> Data for the task:
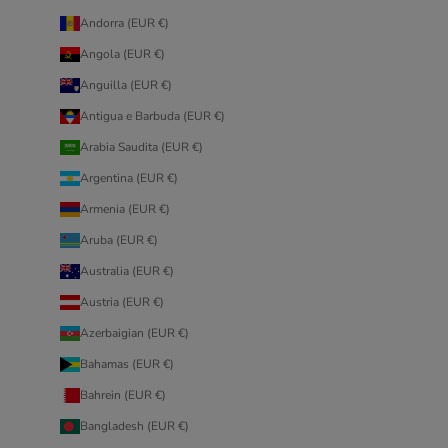
Andorra (EUR €)
Angola (EUR €)
Anguilla (EUR €)
Antigua e Barbuda (EUR €)
Arabia Saudita (EUR €)
Argentina (EUR €)
Armenia (EUR €)
Aruba (EUR €)
Australia (EUR €)
Austria (EUR €)
Azerbaigian (EUR €)
Bahamas (EUR €)
Bahrein (EUR €)
Bangladesh (EUR €)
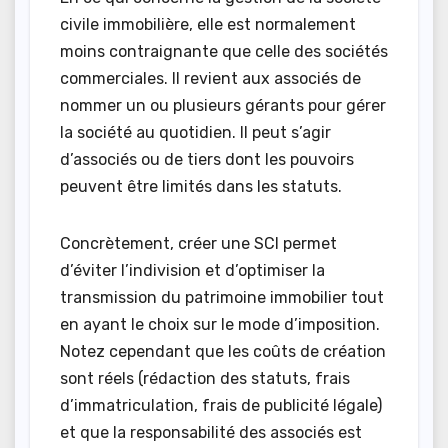
civile immobilière, elle est normalement
moins contraignante que celle des sociétés
commerciales. Il revient aux associés de
nommer un ou plusieurs gérants pour gérer
la société au quotidien. Il peut s’agir
d’associés ou de tiers dont les pouvoirs
peuvent être limités dans les statuts.
Concrètement, créer une SCI permet
d’éviter l’indivision et d’optimiser la
transmission du patrimoine immobilier tout
en ayant le choix sur le mode d’imposition.
Notez cependant que les coûts de création
sont réels (rédaction des statuts, frais
d’immatriculation, frais de publicité légale)
et que la responsabilité des associés est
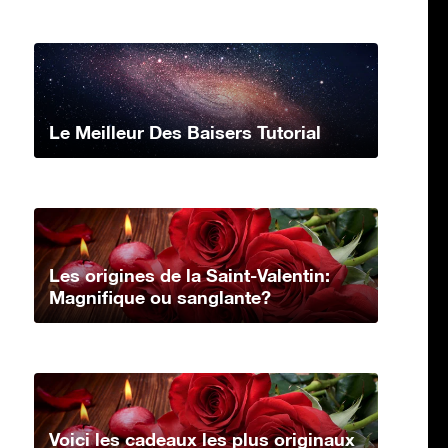
Le Meilleur Des Baisers Tutorial
Les origines de la Saint-Valentin:
Magnifique ou sanglante?
Voici les cadeaux les plus originaux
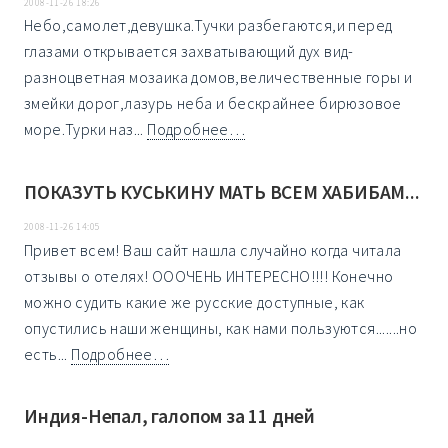
2008-11-26 18:26
Небо,самолет,девушка.Тучки разбегаются,и перед
глазами открывается захватывающий дух вид-
разноцветная мозаика домов,величественные горы и
змейки дорог,лазурь неба и бескрайнее бирюзовое
море.Турки наз...
Подробнее…
ПОКАЗУТЬ КУСЬКИНУ МАТЬ ВСЕМ ХАБИБАМ...
2008-11-26 14:05
Привет всем! Ваш сайт нашла случайно когда читала
отзывы о отелях! ОООЧЕНЬ ИНТЕРЕСНО!!!! Конечно
можно судить какие же русские доступные, как
опустились наши женщины, как нами пользуются.......но
есть...
Подробнее…
Индия-Непал, галопом за 11 дней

> What to work on: Copy the lines starting at the line that contains "Les origines de" and running to the final line of the entries, inclusive; omit all pictures.

> Answer box:
Les origines de la Saint-Valentin:
Magnifique ou sanglante?
Voici les cadeaux les plus originaux
2008-11-26 18:26
Небо,самолет,девушка.Тучки разбегаются,и перед
глазами открывается захватывающий дух вид-
разноцветная мозаика домов,величественные горы и
змейки дорог,лазурь неба и бескрайнее бирюзовое
море.Турки наз...
Подробнее…
ПОКАЗУТЬ КУСЬКИНУ МАТЬ ВСЕМ ХАБИБАМ...
2008-11-26 14:05
Привет всем! Ваш сайт нашла случайно когда читала
отзывы о отелях! ОООЧЕНЬ ИНТЕРЕСНО!!!! Конечно
можно судить какие же русские доступные, как
опустились наши женщины, как нами пользуются.......но
есть...
Подробнее…
Индия-Непал, галопом за 11 дней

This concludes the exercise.